The people of Exeter measure time in seasons, not minutes. Spring is mud and maple syrup. Summer is hay bales and fireflies. Fall is the roar of harvest, winter the hush of snow that muffles everything but the creak of porch swings. There’s a rhythm here, a syncopation of chores and kindnesses. Neighbors plow each other’s driveways without asking. Casseroles appear on doorsteps when someone’s sick. The church hosts a potluck every Thanksgiving, and everyone brings a dish, even the atheists.
It would be a mistake to call Exeter simple.
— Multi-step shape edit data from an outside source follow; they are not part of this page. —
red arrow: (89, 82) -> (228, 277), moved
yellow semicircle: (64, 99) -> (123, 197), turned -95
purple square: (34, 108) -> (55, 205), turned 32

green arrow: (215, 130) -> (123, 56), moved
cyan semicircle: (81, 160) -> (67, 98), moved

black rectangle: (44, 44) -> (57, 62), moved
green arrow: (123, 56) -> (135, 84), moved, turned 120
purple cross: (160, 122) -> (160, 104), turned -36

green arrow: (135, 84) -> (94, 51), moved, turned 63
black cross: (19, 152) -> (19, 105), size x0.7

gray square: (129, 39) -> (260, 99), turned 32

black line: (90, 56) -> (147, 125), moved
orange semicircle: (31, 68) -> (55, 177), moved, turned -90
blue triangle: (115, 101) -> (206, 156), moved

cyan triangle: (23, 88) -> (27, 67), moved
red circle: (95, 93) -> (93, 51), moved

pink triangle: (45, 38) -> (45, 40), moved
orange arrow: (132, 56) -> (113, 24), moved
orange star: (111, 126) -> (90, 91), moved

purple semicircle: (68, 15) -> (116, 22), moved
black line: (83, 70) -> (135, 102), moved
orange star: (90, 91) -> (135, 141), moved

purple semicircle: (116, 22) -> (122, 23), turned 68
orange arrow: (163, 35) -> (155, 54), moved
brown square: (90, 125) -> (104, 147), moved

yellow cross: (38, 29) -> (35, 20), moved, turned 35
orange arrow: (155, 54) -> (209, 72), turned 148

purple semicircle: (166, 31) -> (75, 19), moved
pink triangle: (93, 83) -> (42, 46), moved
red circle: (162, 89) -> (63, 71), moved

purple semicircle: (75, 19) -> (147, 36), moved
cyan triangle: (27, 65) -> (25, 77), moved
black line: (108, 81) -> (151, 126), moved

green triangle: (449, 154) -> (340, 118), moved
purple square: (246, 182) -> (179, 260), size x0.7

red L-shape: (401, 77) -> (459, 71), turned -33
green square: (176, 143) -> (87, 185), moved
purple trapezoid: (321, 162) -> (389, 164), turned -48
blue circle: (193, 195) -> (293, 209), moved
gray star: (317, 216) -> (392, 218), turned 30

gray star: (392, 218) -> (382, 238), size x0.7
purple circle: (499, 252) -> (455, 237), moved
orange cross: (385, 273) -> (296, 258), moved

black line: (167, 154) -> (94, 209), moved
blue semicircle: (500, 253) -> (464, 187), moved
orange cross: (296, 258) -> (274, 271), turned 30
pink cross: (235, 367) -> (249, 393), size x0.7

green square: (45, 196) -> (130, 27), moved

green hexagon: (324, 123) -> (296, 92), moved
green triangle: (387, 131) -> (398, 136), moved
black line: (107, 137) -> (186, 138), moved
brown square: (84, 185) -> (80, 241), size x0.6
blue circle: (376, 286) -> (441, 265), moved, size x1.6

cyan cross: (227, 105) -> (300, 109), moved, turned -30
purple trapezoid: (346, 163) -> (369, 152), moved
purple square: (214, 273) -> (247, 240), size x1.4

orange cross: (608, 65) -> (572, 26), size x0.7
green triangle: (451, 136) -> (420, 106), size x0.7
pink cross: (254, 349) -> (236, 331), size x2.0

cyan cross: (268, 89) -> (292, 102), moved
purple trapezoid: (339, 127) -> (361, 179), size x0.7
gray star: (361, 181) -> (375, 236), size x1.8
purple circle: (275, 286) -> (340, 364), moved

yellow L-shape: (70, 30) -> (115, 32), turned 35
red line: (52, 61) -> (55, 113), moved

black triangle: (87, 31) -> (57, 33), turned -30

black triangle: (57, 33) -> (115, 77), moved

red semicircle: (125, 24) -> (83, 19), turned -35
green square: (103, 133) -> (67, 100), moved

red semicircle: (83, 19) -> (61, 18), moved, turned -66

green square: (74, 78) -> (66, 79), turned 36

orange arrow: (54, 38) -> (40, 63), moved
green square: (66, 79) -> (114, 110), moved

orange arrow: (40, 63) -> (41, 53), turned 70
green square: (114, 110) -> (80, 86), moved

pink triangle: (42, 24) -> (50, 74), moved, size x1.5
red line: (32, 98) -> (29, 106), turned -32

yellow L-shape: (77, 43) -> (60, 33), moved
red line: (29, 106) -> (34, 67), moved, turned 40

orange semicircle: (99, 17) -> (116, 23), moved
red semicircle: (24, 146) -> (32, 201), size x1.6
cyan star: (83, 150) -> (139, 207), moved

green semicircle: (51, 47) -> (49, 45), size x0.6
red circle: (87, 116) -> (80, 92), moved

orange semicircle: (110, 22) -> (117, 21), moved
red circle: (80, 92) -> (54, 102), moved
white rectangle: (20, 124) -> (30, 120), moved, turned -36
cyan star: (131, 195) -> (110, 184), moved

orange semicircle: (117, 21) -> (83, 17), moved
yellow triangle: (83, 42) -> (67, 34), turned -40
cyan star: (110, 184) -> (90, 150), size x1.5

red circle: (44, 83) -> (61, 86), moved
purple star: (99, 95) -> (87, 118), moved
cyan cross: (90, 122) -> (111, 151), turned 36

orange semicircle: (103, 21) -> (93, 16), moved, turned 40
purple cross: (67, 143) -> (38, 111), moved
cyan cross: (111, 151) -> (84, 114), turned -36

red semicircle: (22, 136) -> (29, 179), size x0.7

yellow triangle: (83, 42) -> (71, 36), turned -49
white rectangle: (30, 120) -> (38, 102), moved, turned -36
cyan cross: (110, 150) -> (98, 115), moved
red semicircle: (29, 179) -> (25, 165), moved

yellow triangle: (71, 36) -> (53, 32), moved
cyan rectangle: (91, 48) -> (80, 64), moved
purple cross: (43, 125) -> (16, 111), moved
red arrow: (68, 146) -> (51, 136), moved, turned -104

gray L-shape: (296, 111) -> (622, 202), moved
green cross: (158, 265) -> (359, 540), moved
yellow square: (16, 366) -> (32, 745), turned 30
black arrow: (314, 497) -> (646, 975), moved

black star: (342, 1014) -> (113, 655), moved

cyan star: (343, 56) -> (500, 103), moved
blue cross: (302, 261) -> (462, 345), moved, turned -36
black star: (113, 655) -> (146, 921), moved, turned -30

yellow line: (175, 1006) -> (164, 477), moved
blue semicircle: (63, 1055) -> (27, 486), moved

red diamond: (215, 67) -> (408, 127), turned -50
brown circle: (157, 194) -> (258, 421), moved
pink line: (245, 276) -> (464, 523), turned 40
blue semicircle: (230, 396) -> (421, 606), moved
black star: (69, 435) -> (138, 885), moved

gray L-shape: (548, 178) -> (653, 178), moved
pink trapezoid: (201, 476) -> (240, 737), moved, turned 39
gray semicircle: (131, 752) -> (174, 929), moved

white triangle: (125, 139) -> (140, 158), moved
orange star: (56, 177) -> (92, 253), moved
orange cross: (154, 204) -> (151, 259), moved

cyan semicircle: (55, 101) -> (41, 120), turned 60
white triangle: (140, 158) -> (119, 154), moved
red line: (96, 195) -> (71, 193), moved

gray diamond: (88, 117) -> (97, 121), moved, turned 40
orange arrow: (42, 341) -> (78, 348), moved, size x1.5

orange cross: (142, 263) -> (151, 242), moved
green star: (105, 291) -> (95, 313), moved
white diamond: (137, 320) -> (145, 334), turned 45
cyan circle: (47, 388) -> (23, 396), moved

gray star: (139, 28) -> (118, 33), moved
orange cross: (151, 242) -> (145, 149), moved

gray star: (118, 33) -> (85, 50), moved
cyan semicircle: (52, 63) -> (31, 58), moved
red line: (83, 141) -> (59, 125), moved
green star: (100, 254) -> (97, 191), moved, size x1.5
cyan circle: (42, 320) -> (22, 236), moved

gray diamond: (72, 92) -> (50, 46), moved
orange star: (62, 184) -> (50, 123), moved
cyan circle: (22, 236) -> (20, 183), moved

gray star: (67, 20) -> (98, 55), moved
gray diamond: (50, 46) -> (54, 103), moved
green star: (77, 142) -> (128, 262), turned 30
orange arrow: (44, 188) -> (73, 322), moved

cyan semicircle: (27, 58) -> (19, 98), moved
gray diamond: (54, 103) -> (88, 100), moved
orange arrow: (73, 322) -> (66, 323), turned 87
Simple implies a lack. What it has is clarity, a sense of proportion. The scale is human, the stakes immediate but manageable. Life here isn’t a series of checkpoints but a mosaic of small moments: a child’s snow angel preserved on a lawn, the smell of woodsmoke on a December morning, the way the postmaster nods when you mention the Red Sox. It’s a town that knows what it is, which is a rare thing. The world spins fast, but Exeter bends the wind around itself, a quiet argument for staying put.